Here’s the truck as it came off the track 5 years ago. It has a Ripper Pro chassis, CVDs, wheel wideners and steering kit from Thunder Tech racing. Other mods include ball bearings, Team Associated shocks, Trinity D6 brushed motors, A Novak GT7 speed control and a KoPropo PDS-2363 steering servo.
They may have rusty cans but they’re still good and very powerful so I’m going to stick with the Trinity D6 brushed motors. There are two reasons for this. The motors have only been run a few times and for very short runs so they are like new. The brushes are just about broken in. By using brushed motors I only have to have one speed control to power both. If I switched to brushless motors I would have to use two speed controls, have two sets of wires and sensor wires and both speed controls would have to share the power of a single battery.
For a speed control I’m going with a Tekin FX-Pro. This speed control can handle 3S LiPo power, is very tunable and can easily handle the motors that I have bolted to the transmissions.
The shocks on my truck are Team Associated’s second gen units and although they have done a good job there are newer and better shocks now available. I’m ditching the old shocks and putting a set of Team Associated 12mm Big Bore shocks and a soft spring set.
Steering the truck is going to be a Futaba BLS371SV servo. Since this servo has so much power (152 oz. in. more than what I had) and a metal drivetrain I’m going to ditch the servo saver. This is good because I was never able to find a servo mounted saver that was strong enough to keep the front tires in check. So now I have more power and a lot better control over the truck’s steering.
A problem I had with the truck the last time it was out was that the front end would lift slightly when launching and that would cause it to diff out in the front.

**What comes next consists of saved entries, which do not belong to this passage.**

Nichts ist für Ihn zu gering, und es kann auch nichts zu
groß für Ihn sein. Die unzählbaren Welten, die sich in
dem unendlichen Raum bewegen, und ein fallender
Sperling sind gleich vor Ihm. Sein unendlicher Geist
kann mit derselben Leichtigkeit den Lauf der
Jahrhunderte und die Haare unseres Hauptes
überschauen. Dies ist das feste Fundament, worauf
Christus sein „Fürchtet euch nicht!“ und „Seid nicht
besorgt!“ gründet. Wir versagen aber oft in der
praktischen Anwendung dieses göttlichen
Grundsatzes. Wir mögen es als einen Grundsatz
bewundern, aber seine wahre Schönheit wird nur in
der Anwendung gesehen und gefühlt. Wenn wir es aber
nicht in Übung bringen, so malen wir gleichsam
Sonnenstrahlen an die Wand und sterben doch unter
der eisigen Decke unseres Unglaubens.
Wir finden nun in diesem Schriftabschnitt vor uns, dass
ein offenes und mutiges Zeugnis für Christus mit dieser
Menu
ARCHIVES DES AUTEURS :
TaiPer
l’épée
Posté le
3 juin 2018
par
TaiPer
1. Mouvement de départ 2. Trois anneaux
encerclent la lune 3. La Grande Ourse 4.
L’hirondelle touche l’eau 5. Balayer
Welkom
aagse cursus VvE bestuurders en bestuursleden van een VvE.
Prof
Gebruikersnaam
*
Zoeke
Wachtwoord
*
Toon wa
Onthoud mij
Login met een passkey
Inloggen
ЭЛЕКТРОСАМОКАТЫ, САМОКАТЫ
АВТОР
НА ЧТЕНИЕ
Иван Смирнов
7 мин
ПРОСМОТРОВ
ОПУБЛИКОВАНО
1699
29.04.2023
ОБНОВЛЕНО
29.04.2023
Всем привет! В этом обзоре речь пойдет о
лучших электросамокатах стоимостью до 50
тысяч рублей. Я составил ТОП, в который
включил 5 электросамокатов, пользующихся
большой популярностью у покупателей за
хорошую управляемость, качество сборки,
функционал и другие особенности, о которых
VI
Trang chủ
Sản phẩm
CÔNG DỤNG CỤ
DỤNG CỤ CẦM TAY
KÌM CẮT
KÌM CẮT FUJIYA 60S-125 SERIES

That ended up making my truck hook pretty hard off the start. I’m going to fix that by installing an aluminum diff spool. Now, I can’t honestly remember where I got this one but they are available from companies such as Hot-Racing and Integy.
Now that I have more tuning options with my Tekin speed control and more power for steering I’m going to step it up in the radio department too. For this round of my Thunder Tech Ripper I’m going to use a Futaba 4PX to control it. It has so many tuning options and its fast which is perfect for this truck.
For traction I’m going with a set of RC4WD Rumble tires and I’m going to mount them to RC4WD Universal Monster Truck Beadlock Wheel to enhance the truck’s look.
Other plans for the truck include a custom roll cage and custom painted monster truck body. I know I’m a little early on this project but I am trying to get it built as quickly as possible so I can spend plenty of time driving it and tweaking it before the event which is something that I am never able to do. I usually don’t get to try things out until I get on the track. This truck is going to be pretty sick.